NSHAP uses weights for different strata (try the commands bysort stratum: sum weight_adj weight_sel
and you can see the mean weight assigned to that particular stratum; and similarly, you can bysort cluster...
). For both weight variables, whichever command it may be, use the option pweight
in Stata. So an example command could be
. regress hearn age [pweight = weight_adj], vce(cluster cluster)
*** or in the short form
. reg hearn age [pw = weight_adj], vce(cl cluster)

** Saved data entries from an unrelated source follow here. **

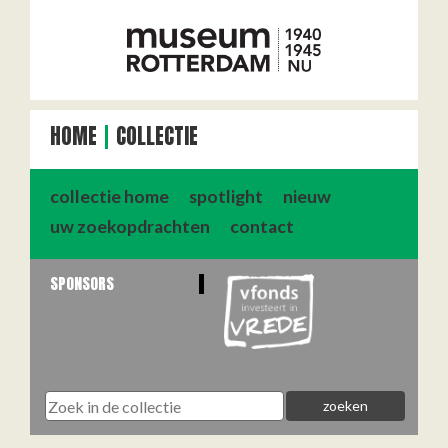
HOME
COLLECTIE
collectie home
spotlight
nieuw
uw zoekopdrachten
contact
SPONSORS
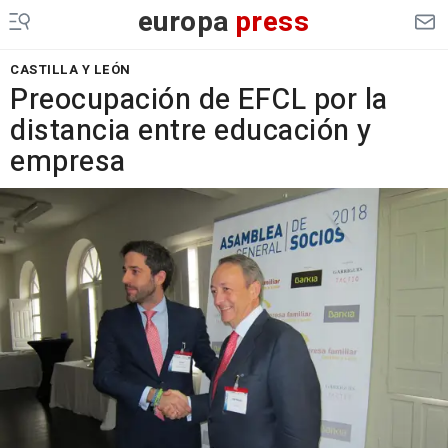
europa
press
CASTILLA Y LEÓN
Preocupación de EFCL por la
distancia entre educación y
empresa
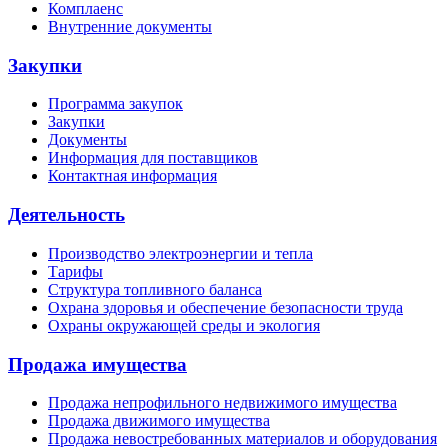
Комплаенс
Внутренние документы
Закупки
Программа закупок
Закупки
Документы
Информация для поставщиков
Контактная информация
Деятельность
Производство электроэнергии и тепла
Тарифы
Структура топливного баланса
Охрана здоровья и обеспечение безопасности труда
Охраны окружающей среды и экология
Продажа имущества
Продажа непрофильного недвижимого имущества
Продажа движимого имущества
Продажа невостребованных материалов и оборудования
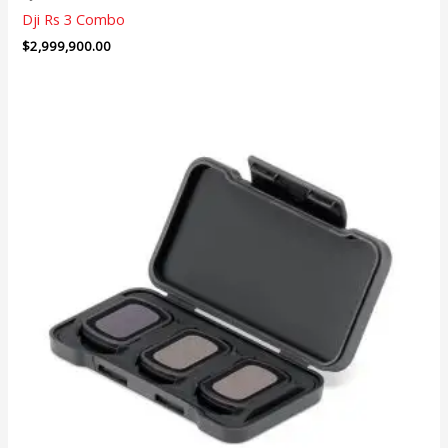
Dji Rs 3 Combo
$
2,999,900.00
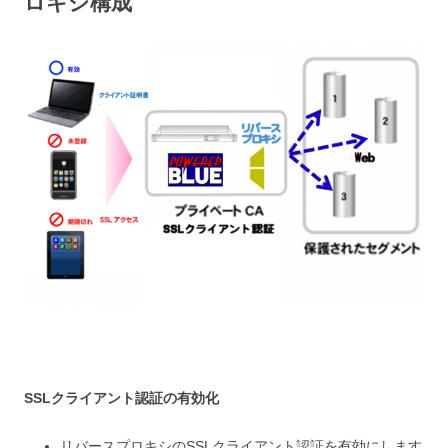
ロキシ構成
SSLクライアント認証の有効化
リバースプロキシのSSLクライアント認証を有効にします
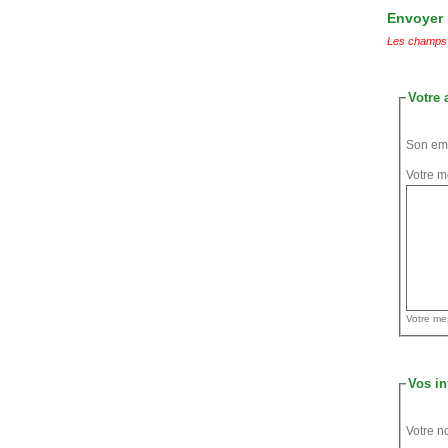
Envoyer u
Les champs 
Votre 
Son ema
Votre m
Vos in
Votre n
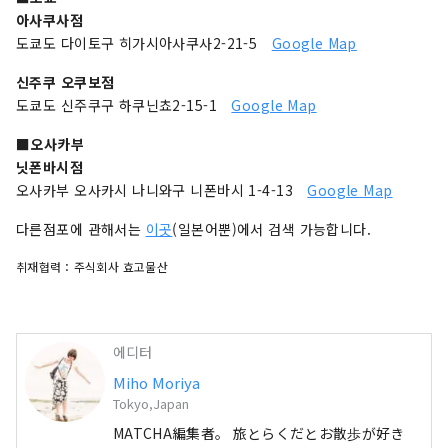
아사쿠사점
도쿄도 다이토구 히가시아사쿠사2-21-5
Google Map
신주쿠 오쿠보점
도쿄도 신주쿠구 하쿠닌쵸2-15-1
Google Map
■오사카부
닛폰바시점
오사카부 오사카시 나니와구 니폰바시 1-4-13
Google Map
다른점포에 관해서는
이곳
(일본어뿐)에서 검색 가능합니다.
취재협력：주식회사 효고물산
에디터
Miho Moriya
Tokyo,Japan
MATCHA編集者。 旅とらくだとお散歩が好き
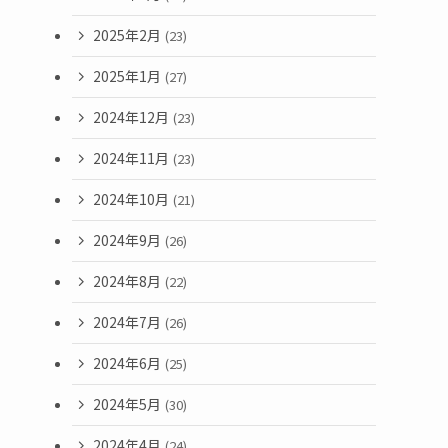
2025年2月
(23)
2025年1月
(27)
2024年12月
(23)
2024年11月
(23)
2024年10月
(21)
2024年9月
(26)
2024年8月
(22)
2024年7月
(26)
2024年6月
(25)
2024年5月
(30)
2024年4月
(24)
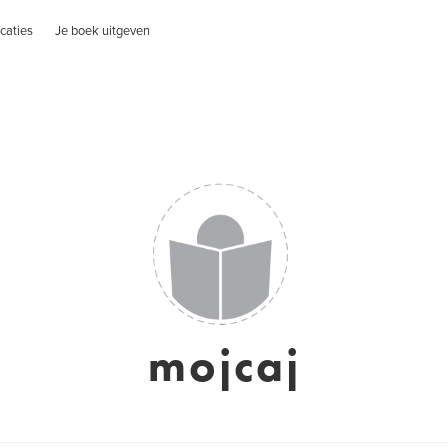
caties
Je boek uitgeven
mojcaj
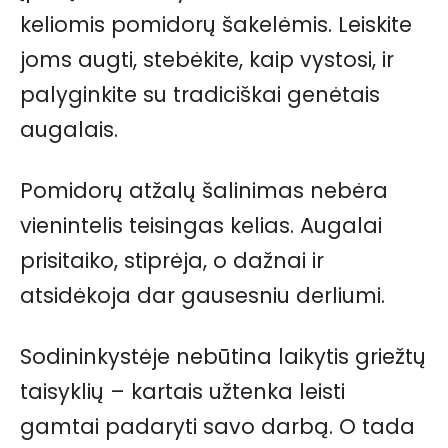
keliomis pomidorų šakelėmis. Leiskite
joms augti, stebėkite, kaip vystosi, ir
palyginkite su tradiciškai genėtais
augalais.
Pomidorų atžalų šalinimas nebėra
vienintelis teisingas kelias. Augalai
prisitaiko, stiprėja, o dažnai ir
atsidėkoja dar gausesniu derliumi.
Sodininkystėje nebūtina laikytis griežtų
taisyklių – kartais užtenka leisti
gamtai padaryti savo darbą. O tada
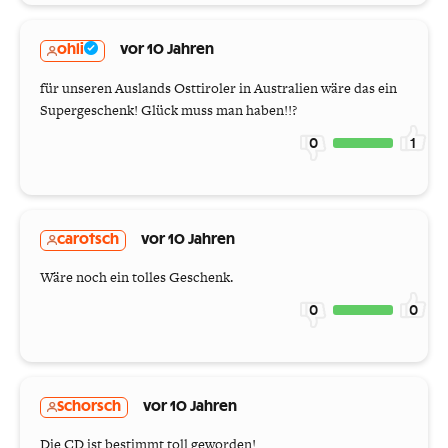
ohli
vor 10 Jahren
für unseren Auslands Osttiroler in Australien wäre das ein
Supergeschenk! Glück muss man haben!!?
0
1
carotsch
vor 10 Jahren
Wäre noch ein tolles Geschenk.
0
0
Schorsch
vor 10 Jahren
Die CD ist bestimmt toll geworden!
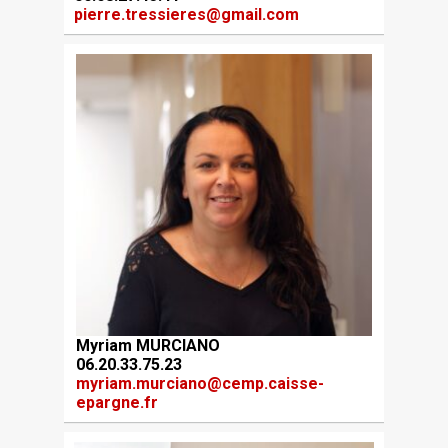
pierre.tressieres@gmail.com
Myriam MURCIANO
06.20.33.75.23
myriam.murciano@cemp.caisse-
epargne.fr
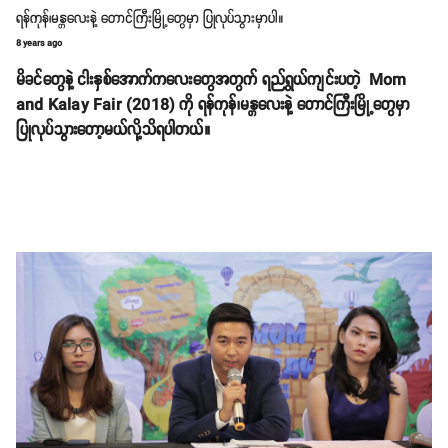
ရန်ကုန်၊မန္တလေးနဲ့ တောင်ကြီးမြို့တွေမှာ ပြုလုပ်သွားမှာပါ။
8 years ago
မိခင်တွေနဲ့ ငါးနှစ်အောက်ကလေးတွေအတွက် ရည်ရွယ်ကျင်းပတဲ့ Mom
and Kalay Fair (2018) ကို ရန်ကုန်၊မန္တလေးနဲ့ တောင်ကြီးမြို့တွေမှာ
ပြုလုပ်သွားတော့မယ်လို့သိရပါတယ်။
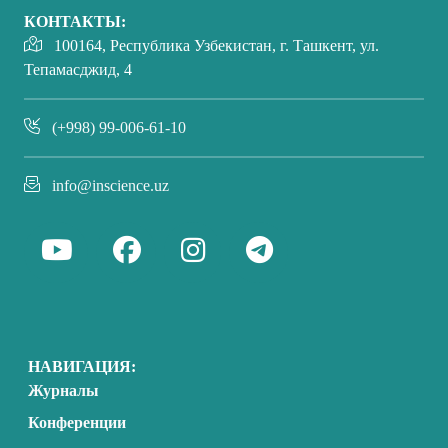
КОНТАКТЫ:
100164, Республика Узбекистан, г. Ташкент, ул.
Тепамасджид, 4
(+998) 99-006-61-10
info@inscience.uz
НАВИГАЦИЯ:
Журналы
Конференции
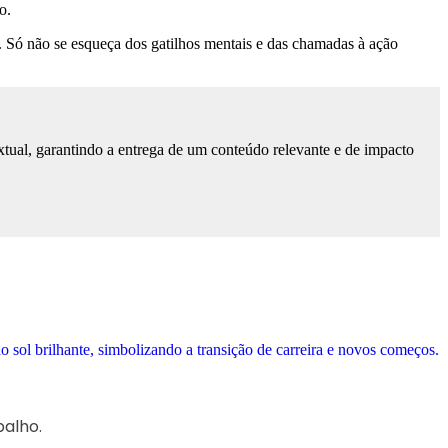
o.
s. Só não se esqueça dos gatilhos mentais e das chamadas à ação
tual, garantindo a entrega de um conteúdo relevante e de impacto
alho.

where vce option readjusts standard errors for correlation within the cluster. This cluster option should not be used if you have too few (say 20 or fewer) clusters; it pretty much becomes robust standard errors (which is not inherently a bad thing, but cluster standard errors should be different than robust standard errors).
In the simplest form of an example to explain a type of a (probability) weight (smotes variant in Python alone has 85 oversampling techniques!), a simple oversampling formula is:
\[W_J = \frac{number\ of\ samples\ in\ stratum\ j\ given\ certain\ characteristics}{population\ size\ in\ stratum\ j\ given\ certain\ characteristics}\]
where number of samples is how many interviews are completed in that stratum, and population size is given by the census for that stratum. The \(W\) (similar to weight_sel
or weight_adj
variable in Stata) determines how light (below 1) or heavy (above 1 – oversampling a rare observation) the observation should count.